2005年4月15日(金)12:14

シラク大統領のEU憲法テレビ討論は失敗

パリ(AFP)

テレビ討論でEU憲法の必要性を国民に説得しようとしたフランスのジャック・シラク大統領の試みは、明らかな失敗に終わった。18歳から30歳までの若者83人と厳しい討論を行った大統領は、若者の懸念が理解できないと繰り返し表明した。「若い人たちがそのような不安を抱くのは自然なことではない」とシラク大統領は怪訝な顔を見せた。大統領のテレビ出演は、否決の恐れのある5月29日の国民投票を成功に導こうとする意図で行われた。

「24ヶ国が賛成し、すべてを阻む黒い羊が1ヶ国という事態になる」とシラク大統領は、EU憲法反対が55パーセントにのぼる最近の世論調査を踏まえて警告した。そうなればEU内で「私たちはもはや重要性を持たなくなってしまう」と大統領は述べた。大統領は国民投票で否決された場合の退陣の可能性については否定した。国民投票ではフランス国内の権限分割ではなく、EU憲法のみが問われるのだ。もしEU憲法を拒否すれば、私が交渉で獲得したフランス農民への農業補助金も危うくなる、とシラク大統領は警告した。

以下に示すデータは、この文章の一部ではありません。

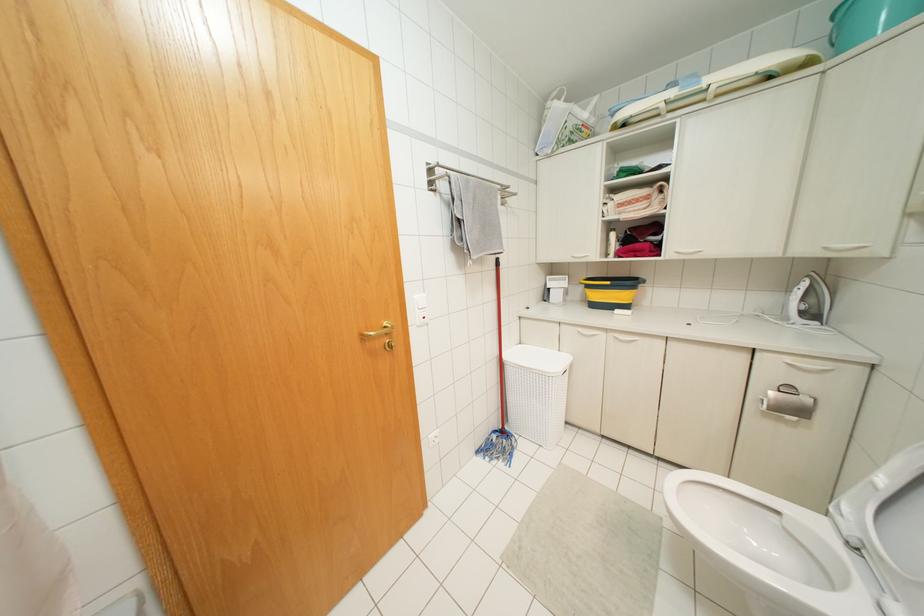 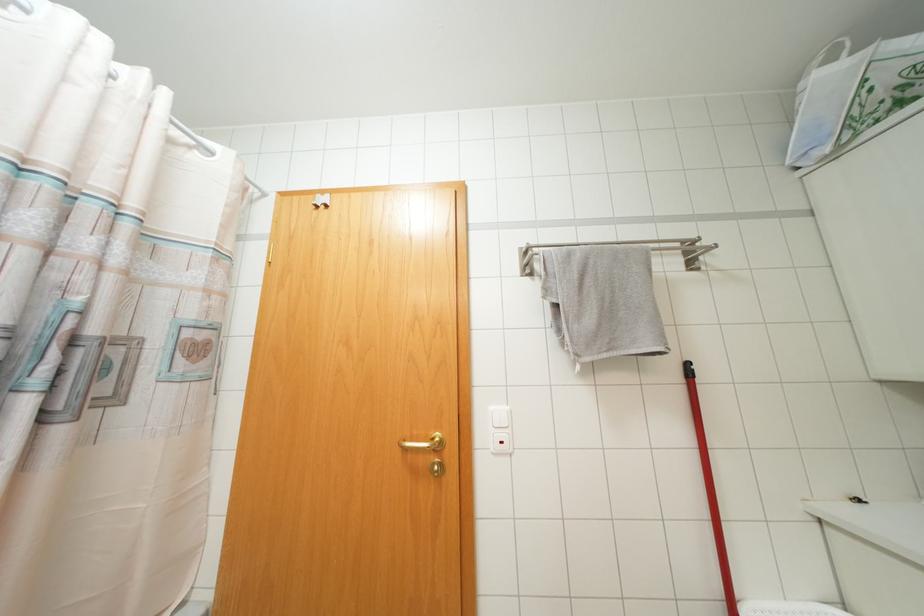 The images are taken continuously from a first-person perspective. In which direction is your viewpoint rotating?

The camera's rotation is toward left-up. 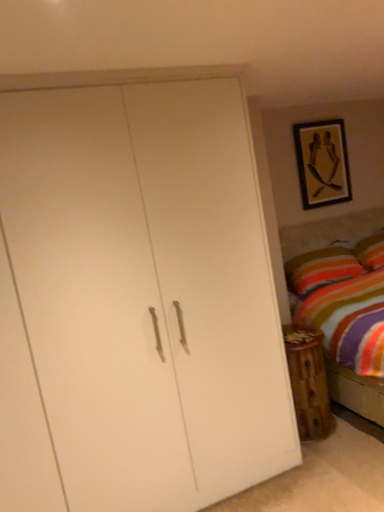 The image size is (384, 512). Describe the element at coordinates (322, 163) in the screenshot. I see `matte black picture frame at upper right` at that location.

Where is `matte black picture frame at upper right`? The image size is (384, 512). matte black picture frame at upper right is located at coordinates (322, 163).

Where is `matte black picture frame at upper right`? Image resolution: width=384 pixels, height=512 pixels. matte black picture frame at upper right is located at coordinates (322, 163). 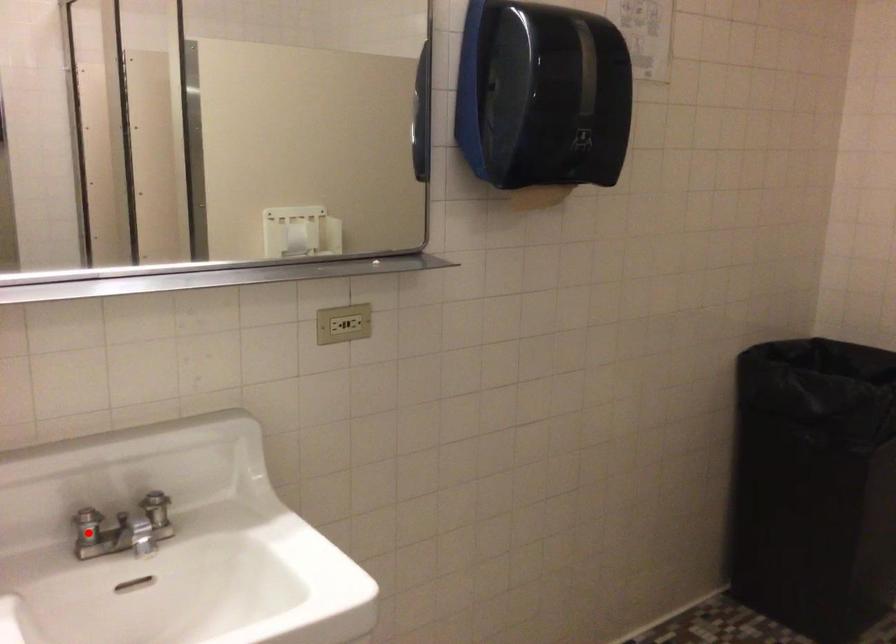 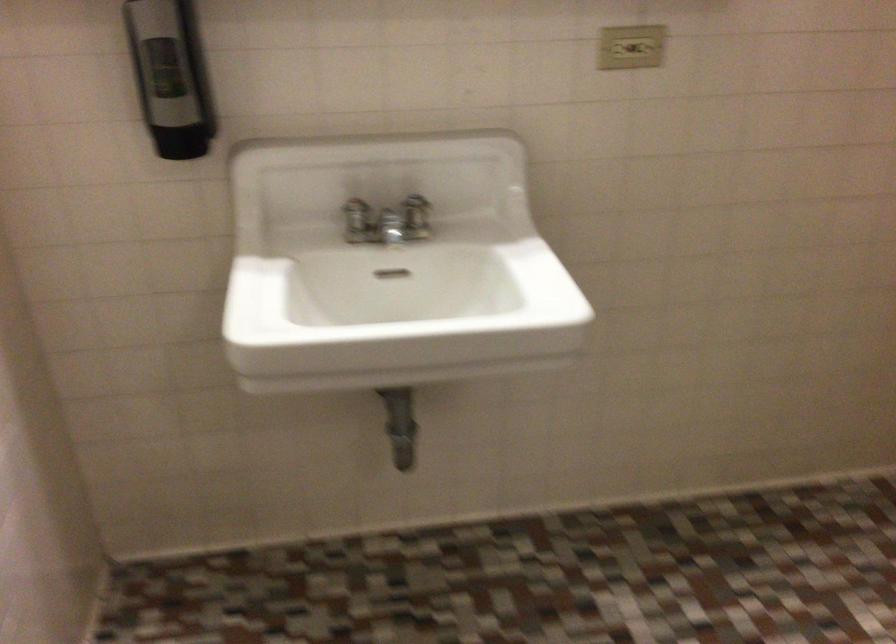 Question: I am providing you with two images of the same scene from different viewpoints. Image1 has a red point marked. In image2, the corresponding 3D location appears at what relative position? Reply with the corresponding letter.

Choices:
 (A) Closer
 (B) Farther

Answer: (B) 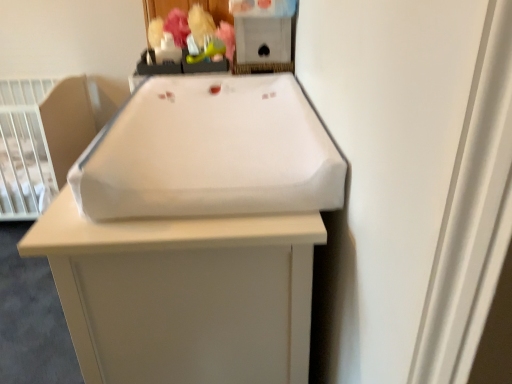 Question: From a real-world perspective, is matte plastic toy at upper center, arranged as the second toy when viewed from the right, positioned over green rubber toy at upper center, acting as the first toy starting from the right, based on gravity?

Choices:
 (A) yes
 (B) no

Answer: (A)

Question: Does matte plastic toy at upper center, arranged as the second toy when viewed from the right, appear on the left side of green rubber toy at upper center, the 2th toy viewed from the left?

Choices:
 (A) no
 (B) yes

Answer: (B)

Question: Is matte plastic toy at upper center, the first toy viewed from the left, completely or partially outside of green rubber toy at upper center, acting as the first toy starting from the right?

Choices:
 (A) no
 (B) yes

Answer: (B)

Question: Is matte plastic toy at upper center, the first toy viewed from the left, placed right next to green rubber toy at upper center, the 2th toy viewed from the left?

Choices:
 (A) no
 (B) yes

Answer: (A)

Question: Is matte plastic toy at upper center, arranged as the second toy when viewed from the right, closer to camera compared to green rubber toy at upper center, the 2th toy viewed from the left?

Choices:
 (A) no
 (B) yes

Answer: (A)

Question: Is point (4, 173) closer or farther from the camera than point (185, 59)?

Choices:
 (A) farther
 (B) closer

Answer: (A)

Question: Considering the positions of white plastic infant bed at left and green rubber toy at upper center, the 2th toy viewed from the left, in the image, is white plastic infant bed at left wider or thinner than green rubber toy at upper center, the 2th toy viewed from the left,?

Choices:
 (A) thin
 (B) wide

Answer: (B)

Question: Relative to green rubber toy at upper center, acting as the first toy starting from the right, is white plastic infant bed at left in front or behind?

Choices:
 (A) front
 (B) behind

Answer: (B)

Question: Is white plastic infant bed at left to the left or to the right of green rubber toy at upper center, the 2th toy viewed from the left, in the image?

Choices:
 (A) right
 (B) left

Answer: (B)

Question: Considering the relative positions of white plastic infant bed at left and white fabric changing pad at center in the image provided, is white plastic infant bed at left to the left or to the right of white fabric changing pad at center?

Choices:
 (A) right
 (B) left

Answer: (B)

Question: Does point (1, 168) appear closer or farther from the camera than point (83, 327)?

Choices:
 (A) farther
 (B) closer

Answer: (A)

Question: From their relative heights in the image, would you say white plastic infant bed at left is taller or shorter than white fabric changing pad at center?

Choices:
 (A) tall
 (B) short

Answer: (B)

Question: In the image, is white plastic infant bed at left positioned in front of or behind white fabric changing pad at center?

Choices:
 (A) front
 (B) behind

Answer: (B)

Question: Is green rubber toy at upper center, the 2th toy viewed from the left, inside or outside of white plastic infant bed at left?

Choices:
 (A) inside
 (B) outside

Answer: (B)

Question: Is green rubber toy at upper center, acting as the first toy starting from the right, wider or thinner than white plastic infant bed at left?

Choices:
 (A) thin
 (B) wide

Answer: (A) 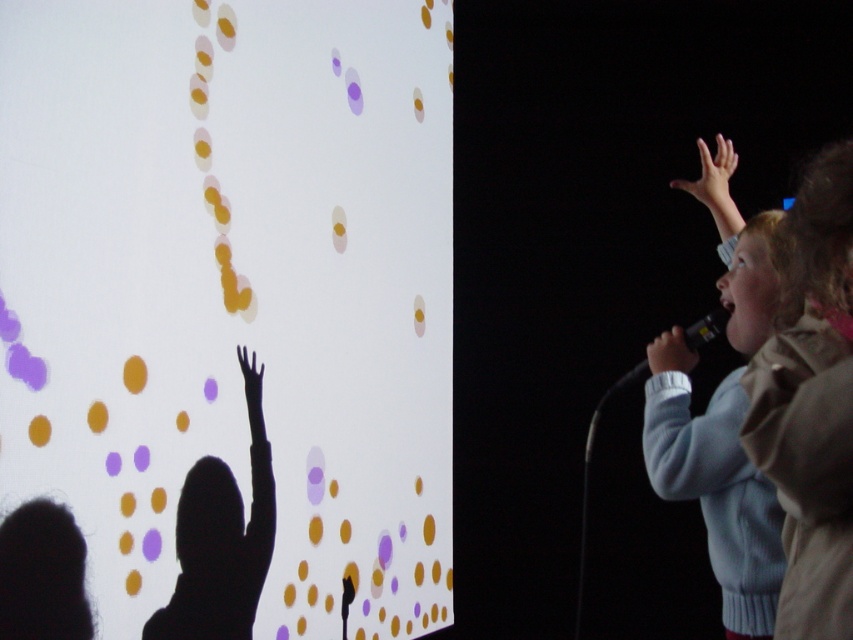 Does matte polka dots at upper center appear on the left side of light brown jacket at right?

Yes, matte polka dots at upper center is to the left of light brown jacket at right.

Is matte polka dots at upper center taller than light brown jacket at right?

Yes, matte polka dots at upper center is taller than light brown jacket at right.

Locate an element on the screen. The height and width of the screenshot is (640, 853). matte polka dots at upper center is located at coordinates (224, 317).

Is smooth skin hand at upper right closer to camera compared to black matte hand at upper left?

No, it is behind black matte hand at upper left.

Is smooth skin hand at upper right below black matte hand at upper left?

No.

Does point (648, 348) lie behind point (260, 388)?

No, it is in front of (260, 388).

I want to click on smooth skin hand at upper right, so click(x=670, y=353).

Does light blue sweater at right have a smaller size compared to silhouette figure at left?

No, light blue sweater at right is not smaller than silhouette figure at left.

Is the position of light blue sweater at right more distant than that of silhouette figure at left?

シラク大統領は、統一された強いEUこそがフランスの利益にかなうと述べた。「フランスは自らの利益と職場と権限を守らねばならない。」大統領は左派のEU憲法批判論者を視野に入れ、EU憲法はEUが「自由主義に偏流する」のを防いでくれると主張した。しかし、EU憲法が日常の生活にどのような影響を与えるのかという若者の具体的な問いには答えなかった。質問に浮かび上がる若者の不安感がもっぱら大統領には驚きの種となった。「私には理解できない感情だ。」

「恐れることはない」との国民への度重なる呼び掛けも説得力に乏しかったとの見解で、フランスの各種新聞はほぼ一致している。「シラク大統領もがく」と日刊紙『パリジャン』Le Parisien はまとめた。地方紙『プロヴァーンス』La Provence の解説者は説得力に欠けた原因をシラク大統領自身のEUに対する消極的な姿勢に求めた。「大統領の欧州統合支持は情熱ではなく打算に基づくため、多くの人々の心を捉えたり、変えたりすることはできなかった。」